If an employer fails to comply with a withholding order, “[t]he guaranty agency must sue any employer for any amount that the employer, after receipt of the withholding order . . . fails to withhold from wages owed and payable to an employee under the employer’s normal pay and disbursement cycle.” 34 C.F.R. § 682.410(b)(9)(i)(P). In addition, the employer is liable for “attorneys’ fees, costs, and, in the court’s discretion, punitive damages.” 20 U.S.C. § 1095a(a)(6).

As many courts have stated, once a guaranty agency sues an employer for failing to comply with a garnishment order, there are no defenses available to the employer. See, e.g., Educ. Credit Mgmt. Corp. v. Wilson, 2005 WL 1263027, at *3 (E.D. Tenn. May 27, 2005) (“[T]he text of the wage garnishment provision offers a borrower’s employer no defenses to a wage garnishment order[.]”); Educ. Credit Mgmt. Corp. v. TKD Auto., Inc., 2020 WL 5503681, at *6 (M.D.N.C. Sept. 11, 2020) (“Section 1095a(a)(6) simply offers the employer no defense for not complying with a lawful garnishment order[.]”). “The only defense available is for the debtor to challenge the existence or the amount of the debt.” Educ. Credit Mgmt. Corp. v. Cherish Prod., Inc., 312 F. Supp. 2d 1183, 1186 (D. Minn. 2004). However, only the employee—not the employer—may challenge the existence or the amount of the loan. See Wilson, 2005 WL 1263027, at *3 (“To be clear, the wage garnishment provision enables the borrower, not the borrower’s employer, to contest the loan.” (citing 20 U.S.C. §§ 1095a(a)(5) and 1095a(b))).

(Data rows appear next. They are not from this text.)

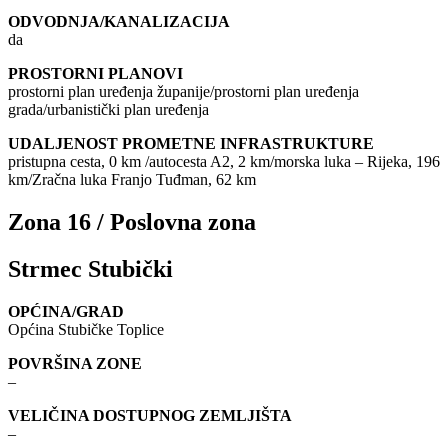
ODVODNJA/KANALIZACIJA
da
PROSTORNI PLANOVI
prostorni plan uređenja županije/prostorni plan uređenja
grada/urbanistički plan uređenja
UDALJENOST PROMETNE INFRASTRUKTURE
pristupna cesta, 0 km /autocesta A2, 2 km/morska luka – Rijeka, 196
km/Zračna luka Franjo Tuđman, 62 km
Zona 16 / Poslovna zona
Strmec Stubički
OPĆINA/GRAD
Općina Stubičke Toplice
POVRŠINA ZONE
–
VELIČINA DOSTUPNOG ZEMLJIŠTA
–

Student loan defaults will continue even if today’s troubled economy rebounds, so employers, especially small businesses, should be prepared to respond promptly to federal wage garnishment orders. Employers that resist compliance with such orders only hurt themselves by inviting a lawsuit in which they will finance both sides of the litigation.